Market Updates

Truce Over: Trump fires off new 10% tariff on $300 Billion worth of imports from China

U.S. President Donald Trump took to Twitter on Aug 1 announcing a new 10% tariff on the fourth list of $300 billion dollars worth of imports from China, effective Sept. 1.  This will add a tariff to just about all of the remaining imports from China that haven't already fallen victim to Section 301 duties.  The 10% tariff will be in addition to any other applicable tariffs already in place on products on the list. 

What products will be affected by the new tariff?

The new tariffs will apply to 3,805 product categories including livestock, meat and dairy products, floral products, fruits and vegetables, spices, apparel, shoes, chemicals, toys, sports equipment, TVs and electronics, musical instruments, and more. View the list of products in the Annex of Federal Register Notice 84 FR 22564 here

According to the USTR, List 4 covers all apparel, footwear, and manufactured textile products but excludes pharmaceuticals, certain pharmaceutical inputs, select medical goods, and rare earth minerals. 


*UPDATE* USTR delays implementation of some tariffs until Dec 15, easing holiday shopping season concerns

On Aug 13, USTR announced it would be implementing the 10% tariffs on $300 billion of Chinese imports in two phases, splitting the products into two lists.  It also removed some products from the list based on health, safety, and national security concerns.  

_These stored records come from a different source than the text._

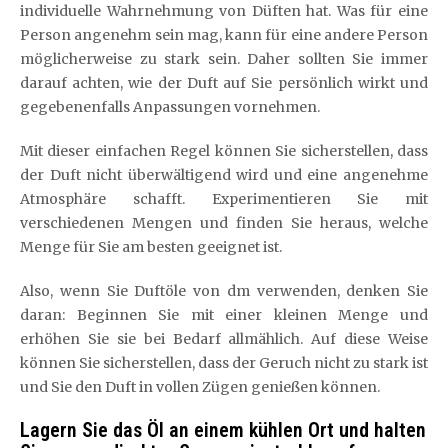
individuelle Wahrnehmung von Düften hat. Was für eine
Person angenehm sein mag, kann für eine andere Person
möglicherweise zu stark sein. Daher sollten Sie immer
darauf achten, wie der Duft auf Sie persönlich wirkt und
gegebenenfalls Anpassungen vornehmen.
Mit dieser einfachen Regel können Sie sicherstellen, dass
der Duft nicht überwältigend wird und eine angenehme
Atmosphäre schafft. Experimentieren Sie mit
verschiedenen Mengen und finden Sie heraus, welche
Menge für Sie am besten geeignet ist.
Also, wenn Sie Duftöle von dm verwenden, denken Sie
daran: Beginnen Sie mit einer kleinen Menge und
erhöhen Sie sie bei Bedarf allmählich. Auf diese Weise
können Sie sicherstellen, dass der Geruch nicht zu stark ist
und Sie den Duft in vollen Zügen genießen können.
Lagern Sie das Öl an einem kühlen Ort und halten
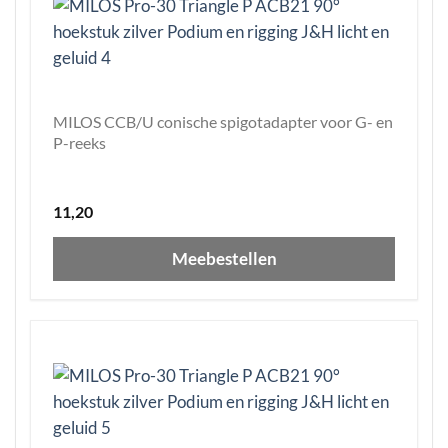
MILOS CCB/U conische spigotadapter voor G- en
P-reeks
11,20
Meebestellen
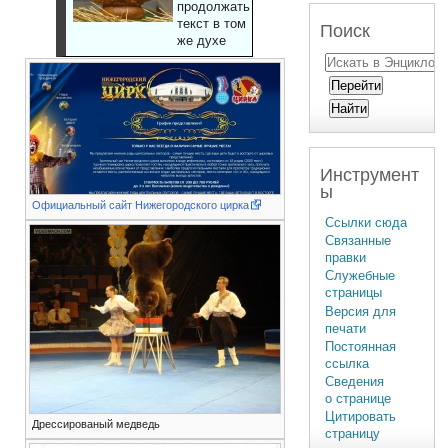
продолжать
текст в том
Поиск
же духе
Инструмент
ы
Официальный сайт Нижегородского цирка
Ссылки сюда
Связанные
правки
Служебные
страницы
Версия для
печати
Постоянная
ссылка
Сведения
о странице
Цитировать
Дрессированый медведь
страницу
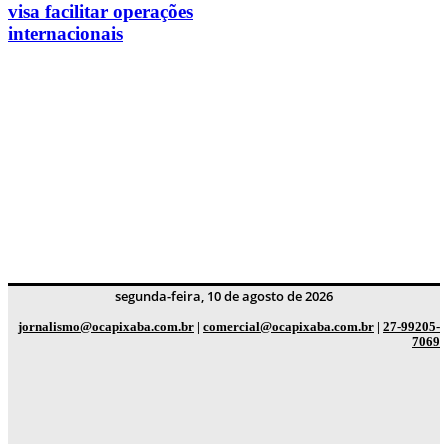
visa facilitar operações
internacionais
segunda-feira, 10 de agosto de 2026
jornalismo@ocapixaba.com.br
|
comercial@ocapixaba.com.br
|
27-99205-
7069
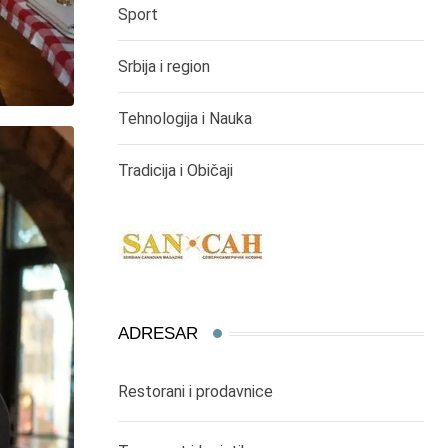
Sport
Srbija i region
Tehnologija i Nauka
Tradicija i Običaji
ADRESAR
Restorani i prodavnice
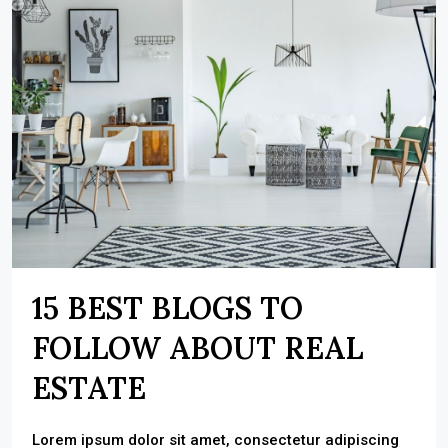
15 BEST BLOGS TO
FOLLOW ABOUT REAL
ESTATE
Lorem ipsum dolor sit amet, consectetur adipiscing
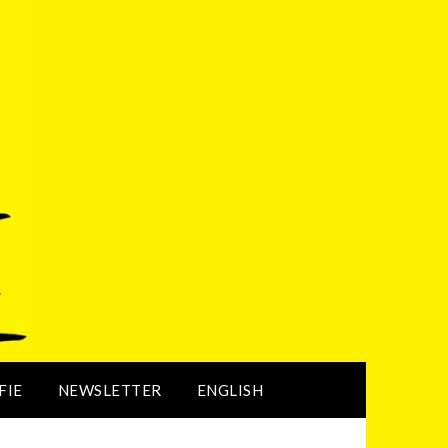
FIE
NEWSLETTER
ENGLISH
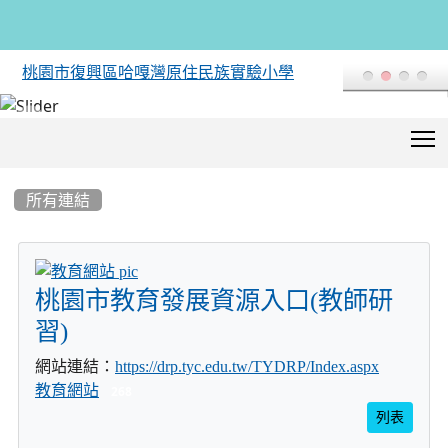
桃園市復興區哈嘎灣原住民族實驗小學
T
:::
所有連結
title:教育網站
桃園市教育發展資源入口(教師研
習)
網站連結：
https://drp.tyc.edu.tw/TYDRP/Index.aspx
教育網站
268
列表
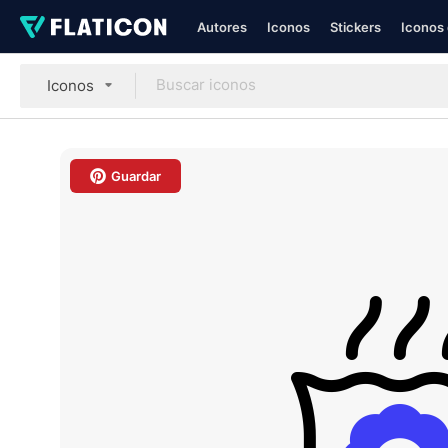
Autores
Iconos
Stickers
Iconos 
Iconos
Guardar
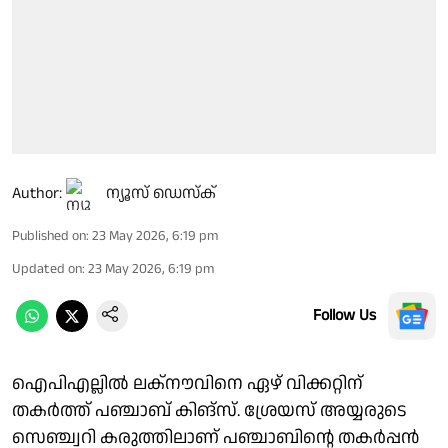
Author:
ന്യൂസ് ഡെസ്ക്
Published on
:
23 May 2026, 6:19 pm
Updated on
:
23 May 2026, 6:19 pm
Follow Us
ഐപിഎല്ലിൽ ലക്നൗവിനെ ഏഴ് വിക്കറ്റിന്
തകർത്ത് പഞ്ചാബ് കിങ്സ്. ശ്രേയസ് അയ്യരുടെ
സെഞ്ച്വറി കരുത്തിലാണ് പഞ്ചാബിന്റെ തകർപ്പൻ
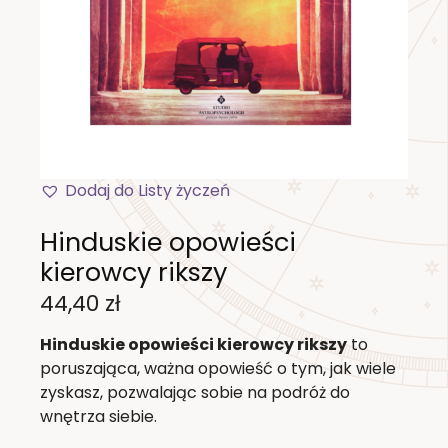
Dodaj do Listy życzeń
Hinduskie opowieści
kierowcy rikszy
44,40
zł
Hinduskie opowieści kierowcy rikszy
to
poruszająca, ważna opowieść o tym, jak wiele
zyskasz, pozwalając sobie na podróż do
wnętrza siebie.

The USTR delayed to December 15 tariffs on products including cell phones, laptop computers, video game consoles, certain toys, computer monitors, and certain items of footwear and clothing. 

View the lists here:



*UPDATE #2* U.S. increases tariffs on Chinese goods again

On Aug 23, “Twelve hours after China said it would retaliate against Mr. Trump’s next round of tariffs by raising taxes on American goods, Mr. Trump said he would bolster existing tariffs on Chinese goods," reported the New York Times.

President Trump instructed the United States Trade Representative (USTR) to increase by 5% the tariffs on approximately $550 billion worth of Chinese imports. 

  • For the 25% tariffs on approximately $250 billion worth of Chinese imports, USTR will begin the process of increasing the tariff rate to 30%, effective October 1 following a notice and comment period. 
  • For the 10% tariffs on approximately $300 billion worth of Chinese imports that the President announced earlier this month, the tariffs will now be 15%, effective on the already scheduled dates for tariff increases on these imports. 

View the USTR announcement >>


Why did the U.S. decide to levy tariffs on List 4 imports from China?

Trump cited Chinese negotiators "re-negging" on parts of the deal, and a lack of agricultural purchases from China as a main factors for levying the tariffs.  He also claimed that his "friend President Xi" didn't stop the sale of Fentanyl to Americans. 

⁠—Donald Trump via Twitter


Will there be a Product Exclusion process for List 4?

With the tariff on products on List 4 set at just 10%, we are not expecting the USTR to accept exclusion requests.  However, if the Administration decides to further raise the tariff to 25%, the USTR may open up an exclusion process similar to the one used for List 3 products. 


So what's a shipper to do?

Only one month of lead time before the tariff goes into effect certainly isn't much notice!  Companies importing goods from China need to take a look at their upcoming shipments' projected arrival dates to see if there are any that will be subject to the new tariffs.  It's also a good idea to explore any legal options for reducing or eliminating their exposure to these increasing costs.

Here are 5 tips from SupplyChain 24/7 for minimizing negative effects from the China trade tariffs on your supply chain:

  1. Start With The Big Picture: Head over to the Automated Commercial Environment system (ACE) to analyze your import data, and look into the Harmonized Tariff Schedule (HTS) codes of your products and their components.

  2. Find Alternatives To Your Current Supply Chain Partners: Identify alternative sources for components and raw materials in areas outside of China, like other Southeast Asia countries including Indonesia, Vietnam, or the Philipines.

  3. Consider Domestic Partners: Advantages of working with domestic manufacturing partners include greater IP security, lowered transportation costs, and high labor standards. 

  4. Smaller Partners Can Produce Bigger Results: Smaller companies can avoid regulatory costs because their small size enables them to move quickly. They are often more agile and flexible than larger counterparts. 

  5. Rethink Technology In Your Product Design & Development: Consider product redesigns or alternative components that can be used while still maintaining product quality. 

Read the full article here >>

Chinese negotiators are expected to visit Washington to continue their trade discussions in person in early September, with the hopes of reaching a comprehensive trade deal.